Accessory cells in the in vitro generation of type C viruses specific T killer lymphocytes. I. Role of macrophages in primary anti-FMR reaction.

Abstract

The role of macrophages has been studied in in vitro cytolytic T lymphocytes- (CTL) mediated responses directed against the FMR cell-surface antigens induced by C type viruses. Macrophages, defined as Thy 1.2-negative, Ia-positive, adherent, phagocytic, radioresistant cells present in the spleen and the peritoneal cavity, are required to obtain primary in vitro anti-FMR responses. In most of our experiments they were not necessary in secondary reactions. In primary responses, macrophages and responder T cells must be compatible at least at the I region of the major histocompatibility complex. Anti-Ia antibodies inhibit the response. A rat soluble factor (Interleukin 2) can replace macrophages in primary anti-FMR CTL-mediated reactions.
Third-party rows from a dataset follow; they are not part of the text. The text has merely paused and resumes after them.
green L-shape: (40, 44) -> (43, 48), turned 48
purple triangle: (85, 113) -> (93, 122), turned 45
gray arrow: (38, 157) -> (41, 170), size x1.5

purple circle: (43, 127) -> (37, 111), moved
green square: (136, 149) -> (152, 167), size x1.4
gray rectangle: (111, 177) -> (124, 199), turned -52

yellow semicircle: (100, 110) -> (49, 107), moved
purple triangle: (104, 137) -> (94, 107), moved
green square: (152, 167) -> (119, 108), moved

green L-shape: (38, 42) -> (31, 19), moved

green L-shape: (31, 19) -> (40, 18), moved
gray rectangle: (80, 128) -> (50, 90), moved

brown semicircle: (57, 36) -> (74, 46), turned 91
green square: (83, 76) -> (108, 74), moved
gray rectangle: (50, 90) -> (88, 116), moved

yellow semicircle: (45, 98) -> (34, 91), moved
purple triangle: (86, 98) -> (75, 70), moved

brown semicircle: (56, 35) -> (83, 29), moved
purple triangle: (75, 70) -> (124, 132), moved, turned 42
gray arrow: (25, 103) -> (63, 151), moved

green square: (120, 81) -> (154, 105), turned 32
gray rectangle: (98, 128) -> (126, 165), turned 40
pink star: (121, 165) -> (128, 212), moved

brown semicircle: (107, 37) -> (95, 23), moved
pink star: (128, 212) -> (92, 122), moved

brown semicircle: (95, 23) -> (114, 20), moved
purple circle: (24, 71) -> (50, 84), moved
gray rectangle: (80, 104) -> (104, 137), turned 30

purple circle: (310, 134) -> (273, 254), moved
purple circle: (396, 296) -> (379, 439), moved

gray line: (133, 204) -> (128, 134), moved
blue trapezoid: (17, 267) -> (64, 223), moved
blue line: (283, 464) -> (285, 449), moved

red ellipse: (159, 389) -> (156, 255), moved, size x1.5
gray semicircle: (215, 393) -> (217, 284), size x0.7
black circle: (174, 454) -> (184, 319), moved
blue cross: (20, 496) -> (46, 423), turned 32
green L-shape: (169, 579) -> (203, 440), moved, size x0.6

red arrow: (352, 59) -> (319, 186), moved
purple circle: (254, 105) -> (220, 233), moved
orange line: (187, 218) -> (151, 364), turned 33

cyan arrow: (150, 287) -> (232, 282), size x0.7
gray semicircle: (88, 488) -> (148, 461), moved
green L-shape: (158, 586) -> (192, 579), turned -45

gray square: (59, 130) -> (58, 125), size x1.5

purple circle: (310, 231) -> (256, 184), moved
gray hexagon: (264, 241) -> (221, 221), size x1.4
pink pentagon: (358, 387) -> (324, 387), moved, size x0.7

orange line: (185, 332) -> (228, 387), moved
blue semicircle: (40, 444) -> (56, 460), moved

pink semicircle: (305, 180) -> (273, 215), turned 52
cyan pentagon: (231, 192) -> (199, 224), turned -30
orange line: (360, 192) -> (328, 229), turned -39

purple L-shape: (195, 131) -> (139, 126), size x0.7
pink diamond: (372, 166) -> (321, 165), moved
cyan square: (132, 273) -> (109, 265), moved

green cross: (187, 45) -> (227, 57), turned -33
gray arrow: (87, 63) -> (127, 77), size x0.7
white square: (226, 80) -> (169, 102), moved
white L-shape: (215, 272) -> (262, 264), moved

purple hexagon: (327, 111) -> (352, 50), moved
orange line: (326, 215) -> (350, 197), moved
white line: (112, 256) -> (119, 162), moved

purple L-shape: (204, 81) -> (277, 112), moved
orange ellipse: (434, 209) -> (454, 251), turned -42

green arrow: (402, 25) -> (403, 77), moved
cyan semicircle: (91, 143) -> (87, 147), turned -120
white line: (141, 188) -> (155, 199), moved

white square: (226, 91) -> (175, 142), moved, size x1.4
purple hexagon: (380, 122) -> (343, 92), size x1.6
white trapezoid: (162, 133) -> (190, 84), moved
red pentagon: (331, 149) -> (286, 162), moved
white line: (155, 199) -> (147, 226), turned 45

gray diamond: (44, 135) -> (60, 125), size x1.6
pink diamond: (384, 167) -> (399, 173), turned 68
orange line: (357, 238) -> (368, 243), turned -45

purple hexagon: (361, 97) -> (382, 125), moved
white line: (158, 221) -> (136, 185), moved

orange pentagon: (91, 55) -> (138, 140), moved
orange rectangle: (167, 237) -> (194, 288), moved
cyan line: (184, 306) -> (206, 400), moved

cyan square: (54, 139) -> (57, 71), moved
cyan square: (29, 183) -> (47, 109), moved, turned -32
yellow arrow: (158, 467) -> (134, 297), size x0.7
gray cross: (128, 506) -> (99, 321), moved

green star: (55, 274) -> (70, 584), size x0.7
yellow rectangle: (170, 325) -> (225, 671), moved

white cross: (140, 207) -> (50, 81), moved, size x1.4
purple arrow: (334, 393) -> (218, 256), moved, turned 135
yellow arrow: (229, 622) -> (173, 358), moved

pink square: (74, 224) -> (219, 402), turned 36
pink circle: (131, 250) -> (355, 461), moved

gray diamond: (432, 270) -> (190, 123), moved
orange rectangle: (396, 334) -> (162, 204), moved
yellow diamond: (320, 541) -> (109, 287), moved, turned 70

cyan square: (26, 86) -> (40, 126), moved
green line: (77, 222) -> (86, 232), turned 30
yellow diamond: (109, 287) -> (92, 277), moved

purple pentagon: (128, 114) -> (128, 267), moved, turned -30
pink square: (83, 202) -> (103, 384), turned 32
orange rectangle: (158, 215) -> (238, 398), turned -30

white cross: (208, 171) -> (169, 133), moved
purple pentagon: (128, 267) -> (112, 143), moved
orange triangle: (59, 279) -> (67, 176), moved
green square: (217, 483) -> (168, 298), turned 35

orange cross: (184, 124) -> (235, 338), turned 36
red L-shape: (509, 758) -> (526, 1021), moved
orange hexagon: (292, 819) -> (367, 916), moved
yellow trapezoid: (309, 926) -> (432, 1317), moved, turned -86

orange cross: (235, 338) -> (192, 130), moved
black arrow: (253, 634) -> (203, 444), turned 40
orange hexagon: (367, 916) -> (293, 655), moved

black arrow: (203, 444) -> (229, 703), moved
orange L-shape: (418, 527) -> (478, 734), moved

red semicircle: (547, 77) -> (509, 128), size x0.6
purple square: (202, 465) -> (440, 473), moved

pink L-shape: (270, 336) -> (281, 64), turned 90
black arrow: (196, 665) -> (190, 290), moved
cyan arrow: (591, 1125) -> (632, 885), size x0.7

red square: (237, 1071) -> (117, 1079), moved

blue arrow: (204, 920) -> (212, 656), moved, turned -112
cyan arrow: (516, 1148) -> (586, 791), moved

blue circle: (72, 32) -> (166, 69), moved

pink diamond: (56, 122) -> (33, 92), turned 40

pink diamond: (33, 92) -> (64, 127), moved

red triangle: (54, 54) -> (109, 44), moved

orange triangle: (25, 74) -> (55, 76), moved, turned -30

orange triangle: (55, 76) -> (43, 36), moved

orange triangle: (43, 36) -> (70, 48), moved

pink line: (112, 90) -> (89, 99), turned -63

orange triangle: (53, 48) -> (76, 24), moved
These results suggest that macrophages function during primary anti-FMR response by interacting with a helper T cell rather than with CTL precursors. In agreement with this hypothesis, it appears that the H-2 restriction of F1 hybrid anti-FMR CTL generated in vitro in primary reaction is not related to the H-2 specificities of the parental macrophages used and depends only on the H-2 antigens of the stimulating tumor cells.